ポイント1 見積条件の提示は、下請契約の具体的内容を提示すること

具体的内容とは、建設業法第19条1項記載の「二 請負代金」以外の事項になります。

*建設業法第19条第1項
「建設工事の請負契約の当事者は、前条の趣旨に従つて、契約の締結に際して次に掲げる事項を書面に記載し、署名又は記名押印をして相互に交付しなければならない。
一 工事内容
二 請負代金の額
三 工事着手の時期及び工事完成の時期
四 工事を施工しない日又は時間帯の定めをするときは、その内容
五 請負代金の全部又は一部の前金払又は出来形部分に対する支払の定めをするときは、その支払の時期及び方法
六 当事者の一方から設計変更又は工事着手の延期若しくは工事の全部若しくは一部の中止の申出があつた場合における工期の変更、請負代金の額の変更又は損害の負担及びそれらの額の算定方法に関する定め
七 天災その他不可抗力による工期の変更又は損害の負担及びその額の算定方法に関する定め
八 価格等(物価統制令(昭和二十一年勅令第百十八号)第二条に規定する価格等をいう。)の変動若しくは変更に基づく請負代金の額又は工事内容の変更
九 工事の施工により第三者が損害を受けた場合における賠償金の負担に関する定め
十 注文者が工事に使用する資材を提供し、又は建設機械その他の機械を貸与するときは、その内容及び方法に関する定め
十一 注文者が工事の全部又は一部の完成を確認するための検査の時期及び方法並びに引渡しの時期
十二 工事完成後における請負代金の支払の時期及び方法
十三 工事の目的物が種類又は品質に関して契約の内容に適合しない場合におけるその不適合を担保すべき責任又は当該責任の履行に関して講ずべき保証保険契約の締結その他の措置に関する定めをするときは、その内容
十四 各当事者の履行の遅滞その他債務の不履行の場合における遅延利息、違約金その他の損害金
十五 契約に関する紛争の解決方法
十六 その他国土交通省令で定める事項」

ポイント2 下請契約の内容は書面で提示し、作業内容を明確にすること

元請人が下請人に見積りを依頼する際は、口頭ではなく、書面でその内容を示すべきであり、作業内容についても明確にしておく必要があります。
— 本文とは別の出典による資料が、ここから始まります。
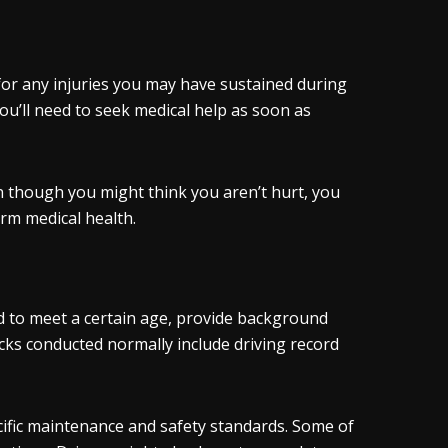
for any injuries you may have sustained during
you’ll need to seek medical help as soon as
n though you might think you aren’t hurt, you
rm medical health.
 to meet a certain age, provide background
cks conducted normally include driving record
ific maintenance and safety standards. Some of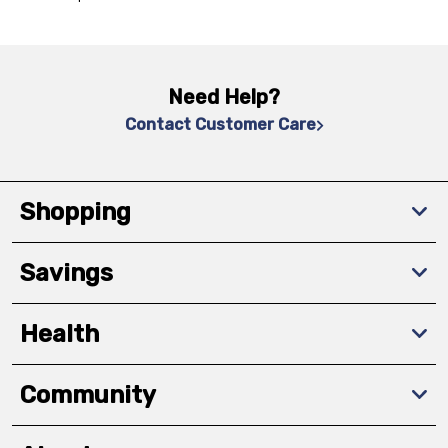
Need Help?
Contact Customer Care
Shopping
Savings
Health
Community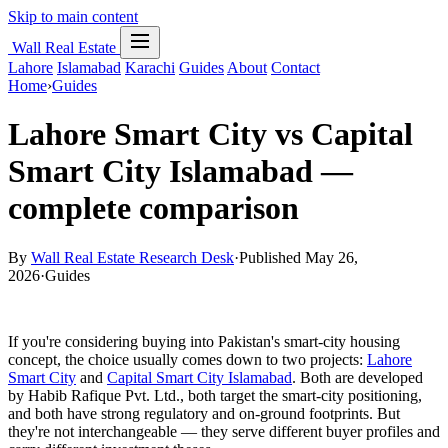
Skip to main content
Wall Real Estate
Lahore
Islamabad
Karachi
Guides
About
Contact
Home
›
Guides
Lahore Smart City vs Capital
Smart City Islamabad —
complete comparison
By
Wall Real Estate Research Desk
·
Published May 26,
2026
·
Guides
If you're considering buying into Pakistan's smart-city housing
concept, the choice usually comes down to two projects:
Lahore
Smart City
and
Capital Smart City Islamabad
. Both are developed
by Habib Rafique Pvt. Ltd., both target the smart-city positioning,
and both have strong regulatory and on-ground footprints. But
they're not interchangeable — they serve different buyer profiles and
「言った」「言わない」のトラブルを事前に防ぐことにもなります。

ポイント3 追加工事や変更工事については、変更契約等適正な見積り手続きをすること

工事内容に変更が生じた場合、双方の協議による適正な手順で、追加工事等の着工前に見積依頼を行うことが必要です。
その際は、上記のポイントも注意して、条件の提示等を行う必要があります。

ポイント4 予定の価額に応じて、一定の見積期間を設けること

元請負人は、下請負人が見積を行うために必要な一定期間を設けなければなりません。
具体的な期間については、建設業法施工令(昭和31年政令第273号)第6条に記載があります。

「(建設工事の見積期間)
第6条 法第20条第4項に規定する見積期間は、次に掲げるとおりとする。ただし、やむを得ない事情があるときは、第二号及び第三号の期間は、5日以内に限り短縮することができる。
一 工事一件の予定価格が5百万円に満たない工事については、1日以上
二 工事一件の予定価格が5百万円以上五千万円に満たない工事については、10日以上
三 工事一件の予定価格が5千万円以上の工事については、15日以上
2 国が入札の方法により競争に付する場合においては、予算決算及び会計令(昭和22年勅令第165号)第74条の規定による期間を前項の見積期間とみなす。」

上記によれば、
例)予定価額800万円の下請契約締結で、見積期間を3日にした。
というような行為については、法令上違反となりますので、注意が必要です。